So, the outcome of the UK Comprehensive Spending Review (CSR), public investment in R&D will rise to £20bn per annum by 2024-25, an increase of over £5bn per annum on current spending levels with a recommitment to raising overall public investment in R&D to £22bn per annum by 2026-27.
This is by any standards an excellent result and, before going any further, we should credit the outstanding work of the BEIS, UKRI, GO Science and HMT teams. Credit also goes to CASE, the National Academies, universities and the backstairs operatives (you know who you are) who did some of the political hard yards. Anybody who has been close to a CSR knows just what it takes: your spreadsheets and theirs, the late nights and frayed nerves, the pitches and rebuffs, the elegant narratives and ugly negotiations. Until, finally, we have the 'Red Book' and warm fizz from a plastic cup.

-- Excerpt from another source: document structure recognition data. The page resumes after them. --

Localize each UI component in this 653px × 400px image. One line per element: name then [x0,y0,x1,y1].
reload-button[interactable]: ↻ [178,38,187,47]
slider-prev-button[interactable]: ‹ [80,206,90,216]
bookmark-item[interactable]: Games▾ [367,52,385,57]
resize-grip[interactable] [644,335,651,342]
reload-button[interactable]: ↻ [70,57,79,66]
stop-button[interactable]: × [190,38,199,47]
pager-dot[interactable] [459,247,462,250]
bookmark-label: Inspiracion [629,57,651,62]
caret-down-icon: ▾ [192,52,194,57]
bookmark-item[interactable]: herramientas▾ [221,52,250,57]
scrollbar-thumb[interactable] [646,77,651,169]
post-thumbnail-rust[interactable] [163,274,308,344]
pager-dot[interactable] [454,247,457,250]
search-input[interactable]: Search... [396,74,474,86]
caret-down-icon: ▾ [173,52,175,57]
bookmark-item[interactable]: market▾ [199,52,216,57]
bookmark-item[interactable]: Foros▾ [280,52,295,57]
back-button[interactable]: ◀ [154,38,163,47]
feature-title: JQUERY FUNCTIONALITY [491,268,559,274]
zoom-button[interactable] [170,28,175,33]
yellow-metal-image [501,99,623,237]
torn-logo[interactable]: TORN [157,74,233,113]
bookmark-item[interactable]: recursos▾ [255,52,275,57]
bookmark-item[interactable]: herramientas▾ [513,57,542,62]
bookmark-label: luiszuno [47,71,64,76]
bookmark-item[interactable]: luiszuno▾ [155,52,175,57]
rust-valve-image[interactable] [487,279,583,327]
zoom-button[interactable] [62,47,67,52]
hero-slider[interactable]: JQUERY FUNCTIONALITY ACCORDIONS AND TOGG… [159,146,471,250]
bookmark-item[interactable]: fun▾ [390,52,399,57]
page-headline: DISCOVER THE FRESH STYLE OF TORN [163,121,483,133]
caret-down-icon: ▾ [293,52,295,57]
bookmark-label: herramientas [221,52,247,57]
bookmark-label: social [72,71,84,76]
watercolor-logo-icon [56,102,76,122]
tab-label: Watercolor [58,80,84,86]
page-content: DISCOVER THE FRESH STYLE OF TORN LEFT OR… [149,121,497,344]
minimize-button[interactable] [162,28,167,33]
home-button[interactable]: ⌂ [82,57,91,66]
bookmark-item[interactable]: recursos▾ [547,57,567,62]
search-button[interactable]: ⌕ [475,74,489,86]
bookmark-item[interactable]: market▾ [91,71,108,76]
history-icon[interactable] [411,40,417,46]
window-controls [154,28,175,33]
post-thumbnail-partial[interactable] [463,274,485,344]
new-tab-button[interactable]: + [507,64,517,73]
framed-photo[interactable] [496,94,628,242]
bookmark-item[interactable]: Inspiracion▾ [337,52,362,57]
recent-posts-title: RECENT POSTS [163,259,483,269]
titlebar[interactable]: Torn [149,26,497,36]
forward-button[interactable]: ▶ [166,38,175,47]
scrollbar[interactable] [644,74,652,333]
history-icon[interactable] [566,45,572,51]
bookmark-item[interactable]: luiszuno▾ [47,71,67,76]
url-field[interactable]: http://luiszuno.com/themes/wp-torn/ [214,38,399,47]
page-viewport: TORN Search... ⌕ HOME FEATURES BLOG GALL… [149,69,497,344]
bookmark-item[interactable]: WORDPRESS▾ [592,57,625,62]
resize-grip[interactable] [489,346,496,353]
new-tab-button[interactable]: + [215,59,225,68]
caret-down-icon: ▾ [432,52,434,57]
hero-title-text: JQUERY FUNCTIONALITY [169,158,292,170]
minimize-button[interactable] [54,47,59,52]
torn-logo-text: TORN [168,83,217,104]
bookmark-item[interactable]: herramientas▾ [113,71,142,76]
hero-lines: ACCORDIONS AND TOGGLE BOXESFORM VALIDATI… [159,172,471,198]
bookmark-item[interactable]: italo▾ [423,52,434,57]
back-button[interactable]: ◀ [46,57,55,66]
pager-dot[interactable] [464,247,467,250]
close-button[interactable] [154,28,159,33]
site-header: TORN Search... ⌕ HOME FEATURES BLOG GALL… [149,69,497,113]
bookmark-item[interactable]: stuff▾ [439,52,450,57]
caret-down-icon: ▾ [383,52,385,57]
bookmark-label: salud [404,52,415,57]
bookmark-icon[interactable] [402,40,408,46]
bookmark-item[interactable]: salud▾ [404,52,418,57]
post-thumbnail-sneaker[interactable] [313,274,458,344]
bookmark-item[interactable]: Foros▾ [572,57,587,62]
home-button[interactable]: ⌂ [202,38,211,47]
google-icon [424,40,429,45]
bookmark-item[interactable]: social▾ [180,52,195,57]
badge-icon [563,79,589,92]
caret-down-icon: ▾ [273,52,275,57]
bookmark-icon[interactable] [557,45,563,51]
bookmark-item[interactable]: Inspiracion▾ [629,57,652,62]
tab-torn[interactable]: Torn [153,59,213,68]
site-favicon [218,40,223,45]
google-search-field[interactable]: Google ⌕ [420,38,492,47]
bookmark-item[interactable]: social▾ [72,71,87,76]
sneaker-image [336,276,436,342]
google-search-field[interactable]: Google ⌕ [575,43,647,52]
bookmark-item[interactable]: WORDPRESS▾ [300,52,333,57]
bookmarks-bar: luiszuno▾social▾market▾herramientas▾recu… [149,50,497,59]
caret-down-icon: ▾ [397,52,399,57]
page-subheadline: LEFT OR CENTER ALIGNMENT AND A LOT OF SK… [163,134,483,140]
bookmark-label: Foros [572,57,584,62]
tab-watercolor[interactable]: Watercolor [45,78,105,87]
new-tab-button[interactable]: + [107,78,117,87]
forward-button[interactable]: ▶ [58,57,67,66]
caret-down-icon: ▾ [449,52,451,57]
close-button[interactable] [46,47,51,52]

It is easy to miss, as we set our sights on the next 3 years, that we - ‘the science community’ - have done a deal. The sustained increase in R&D funding we have secured over several budgets is firmly based on a reciprocal promise: that we will deliver for UK prosperity. This means that, whilst there is undoubtedly plenty of room for a bottom-up, curiosity driven research agenda, we must honour the terms we have agreed. There is no ambiguity, no wriggle room. Money could have been spent on social care, education, infrastructure ... choose your favourite target for public expenditure ... it is instead being spent on us.

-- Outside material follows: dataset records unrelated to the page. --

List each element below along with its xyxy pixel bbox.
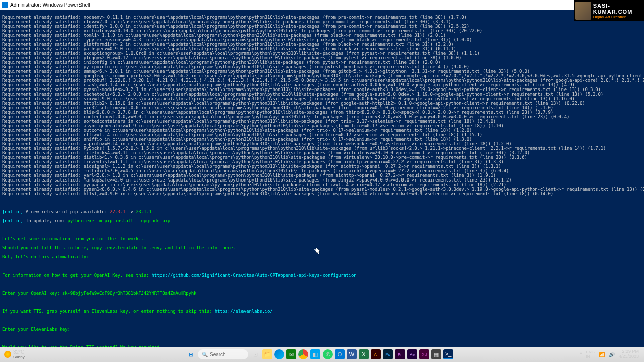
brand-name: SASI-KUMAR.COM (593, 3, 643, 15)
requirement-line: Requirement already satisfied: h11<1,>=0… (2, 192, 642, 196)
notice-label: [notice] (2, 209, 23, 214)
elevenlabs-prompt: Enter your ElevenLabs key: (2, 327, 642, 332)
explorer-icon[interactable]: 📁 (262, 349, 272, 359)
outlook-icon[interactable]: O (335, 349, 345, 359)
adobe-ps-icon[interactable]: Ps (383, 349, 393, 359)
taskbar-search[interactable]: 🔍 Search (198, 349, 248, 359)
windows-taskbar[interactable]: 32°C Sunny ⊞ 🔍 Search ⊡ 📁 ✉ ◧ ✆ O W X Ai… (0, 347, 644, 362)
brand-tagline: Digital Art Creation (593, 15, 643, 19)
adobe-ai-icon[interactable]: Ai (371, 349, 381, 359)
start-button[interactable]: ⊞ (186, 349, 196, 359)
word-icon[interactable]: W (347, 349, 357, 359)
weather-icon (4, 351, 11, 358)
window-title: Administrator: Windows PowerShell (10, 2, 90, 8)
chrome-icon[interactable] (298, 349, 308, 359)
edge-icon[interactable] (274, 349, 284, 359)
volume-icon[interactable]: 🔊 (609, 352, 615, 357)
taskbar-clock[interactable]: 2:29 PM 4/23/2023 (619, 349, 639, 359)
search-icon: 🔍 (202, 352, 208, 357)
openai-key-prompt: Enter your OpenAI key: sk-98bjyFe4W9vCdF… (2, 291, 642, 296)
setup-intro-1: Let's get some information from you for … (2, 237, 642, 241)
brand-watermark: SASI-KUMAR.COM Digital Art Creation (574, 0, 644, 21)
setup-intro-2: Should you not fill this in here, copy .… (2, 246, 642, 250)
adobe-pr-icon[interactable]: Pr (395, 349, 405, 359)
powershell-taskbar-icon[interactable]: >_ (443, 349, 453, 359)
adobe-ae-icon[interactable]: Ae (407, 349, 417, 359)
wifi-icon[interactable]: 📶 (599, 352, 605, 357)
taskbar-weather[interactable]: 32°C Sunny (0, 349, 65, 359)
adobe-xd-icon[interactable]: Xd (419, 349, 429, 359)
setup-intro-3: But, let's do this automatically: (2, 255, 642, 259)
task-view-icon[interactable]: ⊡ (250, 349, 260, 359)
avatar (575, 2, 591, 20)
elevenlabs-link[interactable]: https://elevenlabs.io/ (215, 309, 273, 314)
tray-language[interactable]: ENGIN (586, 350, 595, 359)
terminal-output[interactable]: Requirement already satisfied: nodeenv>=… (0, 10, 644, 362)
excel-icon[interactable]: X (359, 349, 369, 359)
window-titlebar: Administrator: Windows PowerShell ─ ☐ ✕ (0, 0, 644, 10)
powershell-icon (2, 2, 8, 8)
app-icon-3[interactable]: ▦ (431, 349, 441, 359)
tray-chevron-icon[interactable]: ˄ (580, 352, 582, 357)
openai-link[interactable]: https://github.com/Significant-Gravitas/… (151, 273, 356, 278)
app-icon-1[interactable]: ✉ (286, 349, 296, 359)
app-icon-2[interactable]: ◧ (310, 349, 320, 359)
whatsapp-icon[interactable]: ✆ (323, 349, 333, 359)
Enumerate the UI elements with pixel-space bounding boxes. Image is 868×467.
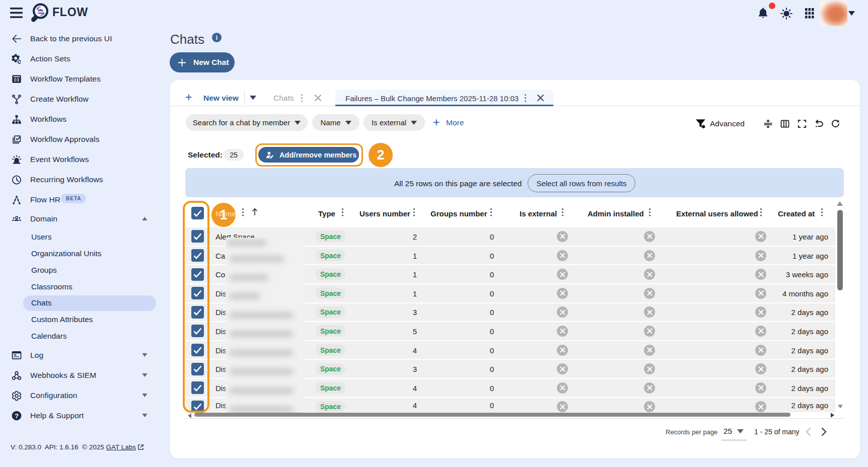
svg-text:?: ? [15, 412, 19, 420]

Here is the deal set out in an appropriate form.
I, Professor [insert name here], do solemnly swear and affirm that, in return for this substantial funding:
I will take impact seriously. That I will not simply hope for it, but work to achieve it.

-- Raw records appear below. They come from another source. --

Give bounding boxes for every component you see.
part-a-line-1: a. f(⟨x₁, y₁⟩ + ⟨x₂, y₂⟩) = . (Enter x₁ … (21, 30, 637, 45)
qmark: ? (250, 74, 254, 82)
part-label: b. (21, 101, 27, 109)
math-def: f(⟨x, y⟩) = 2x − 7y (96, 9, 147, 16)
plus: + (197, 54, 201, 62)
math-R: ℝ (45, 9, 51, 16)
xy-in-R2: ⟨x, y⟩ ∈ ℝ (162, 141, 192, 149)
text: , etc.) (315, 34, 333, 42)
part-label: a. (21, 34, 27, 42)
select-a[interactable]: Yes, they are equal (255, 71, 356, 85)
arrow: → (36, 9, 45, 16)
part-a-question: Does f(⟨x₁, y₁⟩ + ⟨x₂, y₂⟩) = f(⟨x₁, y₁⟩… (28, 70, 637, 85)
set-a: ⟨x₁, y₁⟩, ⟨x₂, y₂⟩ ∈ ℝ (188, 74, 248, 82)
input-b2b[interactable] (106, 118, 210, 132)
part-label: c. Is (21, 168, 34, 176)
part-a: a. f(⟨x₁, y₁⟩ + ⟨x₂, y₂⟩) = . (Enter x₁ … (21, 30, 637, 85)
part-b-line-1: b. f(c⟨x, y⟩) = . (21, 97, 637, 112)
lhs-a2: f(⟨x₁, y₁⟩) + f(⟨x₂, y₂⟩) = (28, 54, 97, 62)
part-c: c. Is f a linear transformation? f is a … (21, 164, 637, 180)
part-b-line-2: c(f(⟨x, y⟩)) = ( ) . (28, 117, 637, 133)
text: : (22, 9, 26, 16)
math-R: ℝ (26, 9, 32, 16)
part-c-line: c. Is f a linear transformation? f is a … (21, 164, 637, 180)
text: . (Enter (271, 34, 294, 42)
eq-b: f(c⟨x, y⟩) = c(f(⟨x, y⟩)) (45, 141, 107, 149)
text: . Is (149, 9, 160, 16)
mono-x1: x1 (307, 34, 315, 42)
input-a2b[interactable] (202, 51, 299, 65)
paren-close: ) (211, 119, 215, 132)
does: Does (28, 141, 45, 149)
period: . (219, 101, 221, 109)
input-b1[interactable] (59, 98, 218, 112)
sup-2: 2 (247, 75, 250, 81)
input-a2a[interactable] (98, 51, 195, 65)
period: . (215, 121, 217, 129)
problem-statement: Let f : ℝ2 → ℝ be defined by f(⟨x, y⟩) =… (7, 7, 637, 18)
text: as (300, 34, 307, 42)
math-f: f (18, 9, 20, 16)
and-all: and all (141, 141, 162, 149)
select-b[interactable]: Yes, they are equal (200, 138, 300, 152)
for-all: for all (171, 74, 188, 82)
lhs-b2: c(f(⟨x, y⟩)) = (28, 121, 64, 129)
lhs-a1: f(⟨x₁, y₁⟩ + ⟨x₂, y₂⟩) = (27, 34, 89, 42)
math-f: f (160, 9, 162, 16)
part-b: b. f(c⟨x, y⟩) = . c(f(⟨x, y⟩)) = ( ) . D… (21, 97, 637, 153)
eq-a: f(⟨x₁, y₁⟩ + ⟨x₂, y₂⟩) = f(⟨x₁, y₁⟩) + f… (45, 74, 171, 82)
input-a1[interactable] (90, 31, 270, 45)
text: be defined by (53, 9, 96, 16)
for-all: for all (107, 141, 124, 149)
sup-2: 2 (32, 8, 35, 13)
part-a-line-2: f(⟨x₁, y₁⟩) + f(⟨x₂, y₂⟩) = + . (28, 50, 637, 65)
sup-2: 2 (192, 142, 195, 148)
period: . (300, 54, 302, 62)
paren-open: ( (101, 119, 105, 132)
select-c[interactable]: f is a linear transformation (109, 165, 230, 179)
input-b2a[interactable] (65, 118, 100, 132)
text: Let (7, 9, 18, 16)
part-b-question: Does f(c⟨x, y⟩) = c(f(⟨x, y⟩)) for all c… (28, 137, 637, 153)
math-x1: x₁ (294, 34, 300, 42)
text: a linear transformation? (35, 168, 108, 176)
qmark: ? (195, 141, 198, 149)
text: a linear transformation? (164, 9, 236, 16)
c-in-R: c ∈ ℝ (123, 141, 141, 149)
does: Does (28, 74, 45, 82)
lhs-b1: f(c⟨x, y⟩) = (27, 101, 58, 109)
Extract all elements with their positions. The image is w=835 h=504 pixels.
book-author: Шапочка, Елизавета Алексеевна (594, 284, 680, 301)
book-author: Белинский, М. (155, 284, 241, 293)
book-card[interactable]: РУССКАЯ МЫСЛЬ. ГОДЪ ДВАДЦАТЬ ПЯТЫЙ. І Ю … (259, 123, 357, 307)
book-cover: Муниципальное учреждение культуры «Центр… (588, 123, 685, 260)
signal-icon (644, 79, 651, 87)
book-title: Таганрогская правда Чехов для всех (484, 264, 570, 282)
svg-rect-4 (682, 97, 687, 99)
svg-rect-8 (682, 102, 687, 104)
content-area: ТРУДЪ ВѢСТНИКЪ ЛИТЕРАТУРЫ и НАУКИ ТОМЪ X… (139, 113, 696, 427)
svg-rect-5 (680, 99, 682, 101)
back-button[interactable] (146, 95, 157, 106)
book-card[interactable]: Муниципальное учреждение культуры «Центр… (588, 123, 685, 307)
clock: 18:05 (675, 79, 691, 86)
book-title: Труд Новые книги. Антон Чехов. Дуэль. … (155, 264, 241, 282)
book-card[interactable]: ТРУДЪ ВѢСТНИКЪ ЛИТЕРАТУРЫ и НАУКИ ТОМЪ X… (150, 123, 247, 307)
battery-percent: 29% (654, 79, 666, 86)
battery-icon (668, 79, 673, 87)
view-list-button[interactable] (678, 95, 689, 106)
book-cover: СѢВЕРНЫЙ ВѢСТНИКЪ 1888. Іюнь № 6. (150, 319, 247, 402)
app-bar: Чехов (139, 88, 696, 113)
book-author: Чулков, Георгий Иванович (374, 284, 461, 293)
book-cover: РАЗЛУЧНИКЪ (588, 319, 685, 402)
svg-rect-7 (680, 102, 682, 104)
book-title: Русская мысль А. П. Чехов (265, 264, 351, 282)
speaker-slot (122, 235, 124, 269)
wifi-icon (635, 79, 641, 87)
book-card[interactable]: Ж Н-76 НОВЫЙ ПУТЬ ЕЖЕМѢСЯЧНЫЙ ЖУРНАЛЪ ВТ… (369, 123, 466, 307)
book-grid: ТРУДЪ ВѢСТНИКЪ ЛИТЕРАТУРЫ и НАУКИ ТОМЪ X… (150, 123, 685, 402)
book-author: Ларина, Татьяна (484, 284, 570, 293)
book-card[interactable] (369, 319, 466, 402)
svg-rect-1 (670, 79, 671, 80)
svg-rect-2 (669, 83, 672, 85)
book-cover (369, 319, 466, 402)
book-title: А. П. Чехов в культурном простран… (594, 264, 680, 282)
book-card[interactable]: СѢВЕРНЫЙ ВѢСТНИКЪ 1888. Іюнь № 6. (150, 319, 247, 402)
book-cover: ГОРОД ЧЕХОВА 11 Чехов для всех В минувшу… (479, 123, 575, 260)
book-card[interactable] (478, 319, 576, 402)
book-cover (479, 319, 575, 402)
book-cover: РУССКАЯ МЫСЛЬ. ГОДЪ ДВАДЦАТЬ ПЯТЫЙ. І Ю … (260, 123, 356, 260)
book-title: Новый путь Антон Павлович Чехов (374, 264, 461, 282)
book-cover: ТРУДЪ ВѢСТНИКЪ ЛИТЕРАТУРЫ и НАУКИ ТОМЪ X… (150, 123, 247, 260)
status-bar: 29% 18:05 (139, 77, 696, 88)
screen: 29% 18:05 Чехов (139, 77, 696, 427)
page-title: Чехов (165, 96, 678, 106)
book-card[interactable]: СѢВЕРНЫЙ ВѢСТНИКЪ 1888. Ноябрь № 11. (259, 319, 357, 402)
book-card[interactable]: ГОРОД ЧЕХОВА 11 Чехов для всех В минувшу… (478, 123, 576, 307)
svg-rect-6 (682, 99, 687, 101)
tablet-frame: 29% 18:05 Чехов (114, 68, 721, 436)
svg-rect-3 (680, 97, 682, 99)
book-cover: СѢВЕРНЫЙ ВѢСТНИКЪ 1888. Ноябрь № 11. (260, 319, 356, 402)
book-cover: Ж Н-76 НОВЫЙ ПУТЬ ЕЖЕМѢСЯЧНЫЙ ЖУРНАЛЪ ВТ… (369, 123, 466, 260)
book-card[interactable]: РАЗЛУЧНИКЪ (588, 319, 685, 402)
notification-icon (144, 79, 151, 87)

When a UK industrial, research or innovation strategy is published I will actually read it, however turgid. I will engage sincerely with the collective priorities rather than seeing it as potential window dressing for the work I was going to do anyway.
I will act conscious of the UK’s sectoral strengths and it’s industrial capacity so that my work has the reasonable prospect of generating national prosperity.
I will work with small UK startups even if they do not have the immediate capacity to pursue grants or fund lengthy doctoral studies.
I will persist in working with Innovate UK and Catapults, however hard they make it.
I will not give away knowledge, in the pursuit of which the UK taxpayer has invested millions, for a small, supposedly unrestricted, donation from a Chinese corporation.
I will continue to work on topics simply because they are challenging or beautiful, but I will set the bar high and be honest about my choices and what is foregone as the result of those choices.
I will undertake consultancy for reasons beyond the immediate remuneration and manage the workload consequences that follow from it.
I know that novelty is an important, but not the sole, consideration in refereeing grant applications.
I will celebrate my PhD students who get jobs in industry and my talented colleagues who leave university to work in an industry lab or start up.
I know that under-utilised capital facilities including my own labs and equipment are a national resource not personal property.
I understand that, however uncomfortable I find the political language, ‘levelling up’ is a thing.